In 1999, his then-girlfriend decided he needed more God in his life. They went to a Franciscan church in Massa Martina, Umbria. So her plan worked. Because he realized he needed a sacred space where he “couldn’t stop questioning life.”

By the end of that year, he had dumped his girlfriend and joined the Franciscans, much to the surprise of his parents, who asked if he was making up too much for the bad breakup.

He left Rome to study in Assisi, the hometown of St. Francis, and spent the next ten years taking his final vows as a monk, being ordained a priest, and defending his doctoral thesis on human enhancement and cyborgs.

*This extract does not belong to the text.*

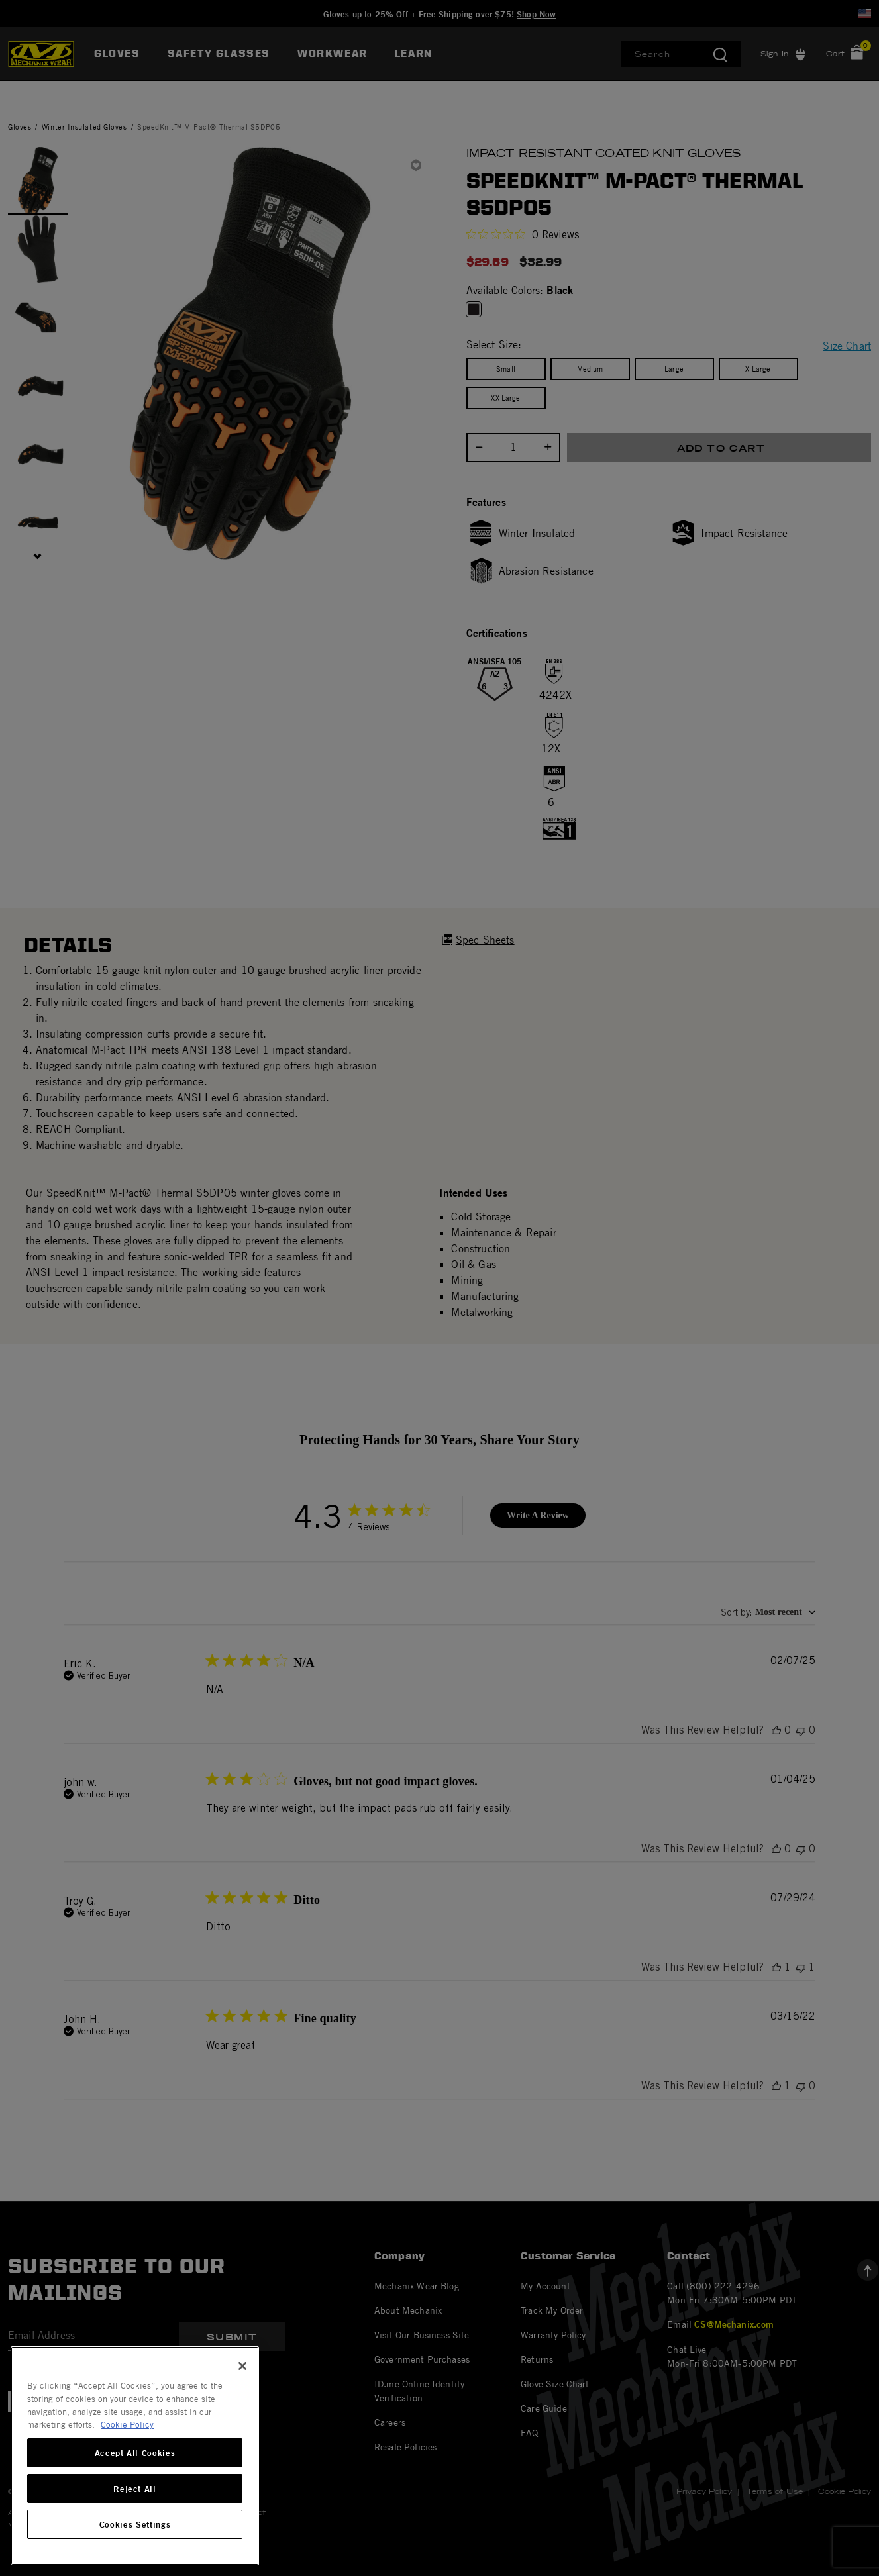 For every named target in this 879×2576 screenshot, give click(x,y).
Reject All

He got a job in the Gregorian Church and eventually became his IT ethics officer at the Vatican.

“Father Benanti is called upon by many institutions,” said Cardinal Gianfranco Rabassi, who was head of the Vatican’s Cultural Affairs Department, where Father Benanti served as a scientific advisor.

In 2017, Cardinal Rabassi organized an event at the Italian Embassy of the Holy See in Rome, where Father Benanti spoke on the ethics of AI. The Microsoft people in attendance were impressed and asked to keep in touch. In the same year, the Italian government asked him to contribute to an AI policy document, and the following year he successfully applied to the National AI Strategy Development Committee.

Then, in 2018, he reunited with current Cardinal Paglia, a favorite of Francis, and told him: “Look, something big is at work.” Shortly thereafter, Father Benanti’s contact at Microsoft asked Francis and Microsoft President Brad to help him arrange a meeting with Smith.

As part of the Vatican delegation, Father Benanti translated terminology during the 2019 conference. He said Francis at first didn’t understand what Microsoft was actually doing, but that Smith pulled one of the pope’s social media speeches from his pocket and told him that the company executive had highlighted and shared it. He said he liked the fact that he expressed his concerns to the pope.

Francis, who Father Benanti said has become more knowledgeable about AI, has since become more active, especially after an image of the pope wearing an AI-designed white puffer coat went viral. Father Benanti said the pope liked that the discussion was not about technology but about “what you can do to protect the vulnerable.”

Father Benanti, who said he is not paid in any way by Microsoft, participated in a meeting last month with Microsoft co-founder Gates and Meloni, who is concerned about the impact of AI on the workforce. “She has to run the country,” he said.

she has now appointed Father Benanti will replace the disgruntled head of the Italian media’s AI committee.

“Obedience to authority is a vow,” Father Benanti said, fiddling with the knot in the lace belt of his robe, which represents the Franciscan promise of obedience, poverty and chastity.

The commission is studying ways to protect Italian writers. Father Benanti believes AI companies should be held accountable for using copyrighted sources to train chatbots, but worries it will be difficult to prove because the companies are “black boxes.” ing.

But for Father Benanti, that mystery, even if of a dark kind, has once again imbued technology with magic. In that sense, he said, this is not all that new, and just as ancient Roman augers turned to the flight of birds for direction, so too do we look to our physical, emotional and preferential data. He argued that AI, which can grasp vast amounts of information, has the potential to become a new oracle. Make decisions and replace God with false idols.

“It’s probably an old thing we thought we left behind,” said the monk. “But it’s coming back.”